Las zonas más afectadas se ubican entre Necochea, La Dulce, Energía y parte de San Cayetano, sobre áreas productivas de alto rendimiento agrícola. Según indicó, los suelos están completamente saturados y eso genera incertidumbre de cara a la siembra fina, especialmente de trigo y cebada.
“Estamos entrando al invierno y ahora el suelo ya no seca igual”, señaló.
Además, todavía quedan lotes sin cosechar, principalmente de soja de segunda y maíz, con riesgo de pérdidas en rendimiento y calidad. “En algunos lugares la cosechadora directamente no va a poder entrar”, afirmó.
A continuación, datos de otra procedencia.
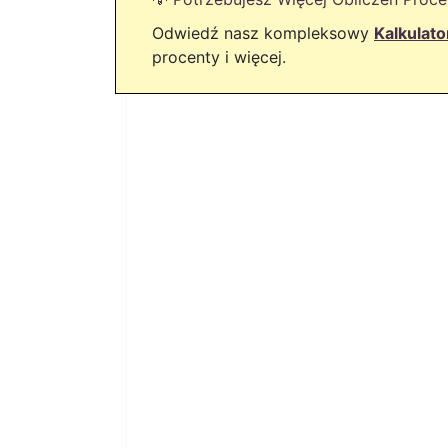
Odwiedź nasz kompleksowy
Kalkulat
procenty i więcej.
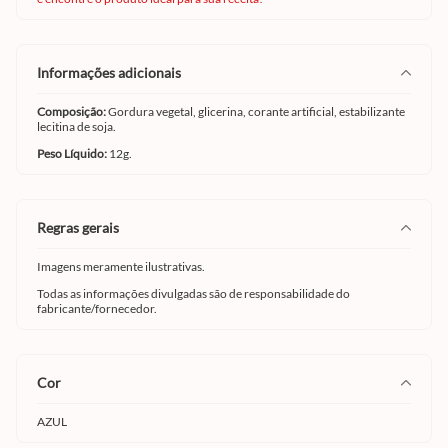
informações adicionais
Composição:
Gordura vegetal, glicerina, corante artificial, estabilizante
lecitina de soja.
Peso Líquido:
12g.
regras gerais
Imagens meramente ilustrativas.
Todas as informações divulgadas são de responsabilidade do
fabricante/fornecedor.
cor
AZUL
También hay preocupación por silobolsas ubicados en zonas bajas, pasturas afectadas, establecimientos ganaderos con agua acumulada y posibles problemas futuros de compactación de suelos y malezas resistentes.
A este escenario se suma el contexto económico del agro, con márgenes ajustados y aumento de insumos. “Ya veníamos con márgenes muy ajustados y aumento en fertilizantes”, sostuvo Fernández.
Por eso, muchos productores ya analizan reducir superficie sembrada o replantear inversiones para la próxima campaña. “Ahora se juntaron dos problemas enormes: el agua y los costos”, concluyó.